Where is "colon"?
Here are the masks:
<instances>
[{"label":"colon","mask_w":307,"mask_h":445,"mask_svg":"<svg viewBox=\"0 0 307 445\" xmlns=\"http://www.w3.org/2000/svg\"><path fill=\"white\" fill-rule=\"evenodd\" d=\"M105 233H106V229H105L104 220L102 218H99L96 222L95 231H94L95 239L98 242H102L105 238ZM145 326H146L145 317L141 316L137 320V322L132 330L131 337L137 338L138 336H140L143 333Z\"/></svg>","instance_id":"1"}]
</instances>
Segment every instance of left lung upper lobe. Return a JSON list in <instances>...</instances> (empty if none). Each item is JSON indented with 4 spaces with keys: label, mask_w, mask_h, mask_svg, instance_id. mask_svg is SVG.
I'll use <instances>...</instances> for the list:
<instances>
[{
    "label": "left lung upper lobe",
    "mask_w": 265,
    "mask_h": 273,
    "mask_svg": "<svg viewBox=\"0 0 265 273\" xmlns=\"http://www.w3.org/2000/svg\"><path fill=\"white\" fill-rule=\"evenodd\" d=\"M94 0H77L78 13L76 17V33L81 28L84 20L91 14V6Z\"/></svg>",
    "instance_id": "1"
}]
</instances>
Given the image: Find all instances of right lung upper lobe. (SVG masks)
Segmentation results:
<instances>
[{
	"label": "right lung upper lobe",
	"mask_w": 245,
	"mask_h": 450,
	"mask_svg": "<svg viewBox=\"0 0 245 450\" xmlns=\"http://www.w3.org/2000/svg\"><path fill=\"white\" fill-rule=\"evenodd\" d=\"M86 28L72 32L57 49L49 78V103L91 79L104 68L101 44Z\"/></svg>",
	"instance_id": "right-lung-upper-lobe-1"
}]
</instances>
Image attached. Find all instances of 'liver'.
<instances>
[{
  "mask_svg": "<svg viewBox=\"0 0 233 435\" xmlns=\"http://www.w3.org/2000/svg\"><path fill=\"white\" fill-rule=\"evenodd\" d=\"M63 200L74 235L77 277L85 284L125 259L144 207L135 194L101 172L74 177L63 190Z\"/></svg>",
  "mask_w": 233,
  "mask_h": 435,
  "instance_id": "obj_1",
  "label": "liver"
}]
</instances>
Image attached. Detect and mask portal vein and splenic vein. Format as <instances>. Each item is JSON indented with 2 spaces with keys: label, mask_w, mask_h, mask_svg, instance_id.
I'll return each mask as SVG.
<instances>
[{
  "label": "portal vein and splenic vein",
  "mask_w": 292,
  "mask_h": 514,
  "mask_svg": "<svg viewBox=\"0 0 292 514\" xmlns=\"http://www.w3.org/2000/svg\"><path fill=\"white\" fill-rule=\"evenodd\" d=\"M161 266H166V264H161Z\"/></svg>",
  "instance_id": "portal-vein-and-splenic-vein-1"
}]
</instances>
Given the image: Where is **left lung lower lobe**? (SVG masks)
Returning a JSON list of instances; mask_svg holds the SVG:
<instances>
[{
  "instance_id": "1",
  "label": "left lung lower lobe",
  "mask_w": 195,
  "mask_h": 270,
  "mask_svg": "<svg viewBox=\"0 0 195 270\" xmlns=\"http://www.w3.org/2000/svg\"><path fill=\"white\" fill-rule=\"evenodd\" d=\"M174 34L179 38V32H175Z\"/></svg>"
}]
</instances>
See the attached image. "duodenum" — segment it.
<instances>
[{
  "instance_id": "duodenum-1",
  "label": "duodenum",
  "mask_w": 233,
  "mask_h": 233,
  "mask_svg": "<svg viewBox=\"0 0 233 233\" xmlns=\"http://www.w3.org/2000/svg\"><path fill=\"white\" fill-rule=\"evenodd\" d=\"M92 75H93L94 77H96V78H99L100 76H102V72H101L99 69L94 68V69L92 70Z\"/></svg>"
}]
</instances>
^^^^^^^^
> **What is needed**: Every entry is to be repeated precisely as it stands.

> **Solution below**:
Where is "colon"?
Here are the masks:
<instances>
[{"label":"colon","mask_w":307,"mask_h":445,"mask_svg":"<svg viewBox=\"0 0 307 445\" xmlns=\"http://www.w3.org/2000/svg\"><path fill=\"white\" fill-rule=\"evenodd\" d=\"M105 233H106V229H105L104 220L102 218H99L96 222L95 231H94L95 239L98 242H102L105 238ZM145 326H146L145 317L141 316L137 320V322L132 330L131 337L137 338L138 336H140L143 333Z\"/></svg>","instance_id":"1"}]
</instances>
Segment every instance of left lung upper lobe. Return a JSON list in <instances>...</instances> (empty if none). Each item is JSON indented with 4 spaces with keys: label, mask_w, mask_h, mask_svg, instance_id. mask_svg is SVG.
I'll use <instances>...</instances> for the list:
<instances>
[{
    "label": "left lung upper lobe",
    "mask_w": 265,
    "mask_h": 273,
    "mask_svg": "<svg viewBox=\"0 0 265 273\" xmlns=\"http://www.w3.org/2000/svg\"><path fill=\"white\" fill-rule=\"evenodd\" d=\"M94 0H77L78 13L76 17V33L81 28L84 20L91 14V6Z\"/></svg>",
    "instance_id": "1"
}]
</instances>
Given the image: Find all instances of right lung upper lobe. (SVG masks)
Segmentation results:
<instances>
[{
	"label": "right lung upper lobe",
	"mask_w": 245,
	"mask_h": 450,
	"mask_svg": "<svg viewBox=\"0 0 245 450\" xmlns=\"http://www.w3.org/2000/svg\"><path fill=\"white\" fill-rule=\"evenodd\" d=\"M86 28L72 32L57 49L49 78V103L91 79L104 68L101 44Z\"/></svg>",
	"instance_id": "right-lung-upper-lobe-1"
}]
</instances>
Image attached. Find all instances of 'liver'.
<instances>
[{
  "mask_svg": "<svg viewBox=\"0 0 233 435\" xmlns=\"http://www.w3.org/2000/svg\"><path fill=\"white\" fill-rule=\"evenodd\" d=\"M63 200L74 235L77 277L85 284L125 259L144 207L135 194L101 172L74 177L63 190Z\"/></svg>",
  "mask_w": 233,
  "mask_h": 435,
  "instance_id": "obj_1",
  "label": "liver"
}]
</instances>
Image attached. Detect and mask portal vein and splenic vein. Format as <instances>. Each item is JSON indented with 2 spaces with keys: label, mask_w, mask_h, mask_svg, instance_id.
I'll return each mask as SVG.
<instances>
[{
  "label": "portal vein and splenic vein",
  "mask_w": 292,
  "mask_h": 514,
  "mask_svg": "<svg viewBox=\"0 0 292 514\" xmlns=\"http://www.w3.org/2000/svg\"><path fill=\"white\" fill-rule=\"evenodd\" d=\"M161 266H166V264H161Z\"/></svg>",
  "instance_id": "portal-vein-and-splenic-vein-1"
}]
</instances>
Given the image: Where is **left lung lower lobe**? (SVG masks)
Returning a JSON list of instances; mask_svg holds the SVG:
<instances>
[{
  "instance_id": "1",
  "label": "left lung lower lobe",
  "mask_w": 195,
  "mask_h": 270,
  "mask_svg": "<svg viewBox=\"0 0 195 270\" xmlns=\"http://www.w3.org/2000/svg\"><path fill=\"white\" fill-rule=\"evenodd\" d=\"M174 34L179 38V32H175Z\"/></svg>"
}]
</instances>
See the attached image. "duodenum" — segment it.
<instances>
[{
  "instance_id": "duodenum-1",
  "label": "duodenum",
  "mask_w": 233,
  "mask_h": 233,
  "mask_svg": "<svg viewBox=\"0 0 233 233\" xmlns=\"http://www.w3.org/2000/svg\"><path fill=\"white\" fill-rule=\"evenodd\" d=\"M92 75H93L94 77H96V78H99L100 76H102V72H101L99 69L94 68V69L92 70Z\"/></svg>"
}]
</instances>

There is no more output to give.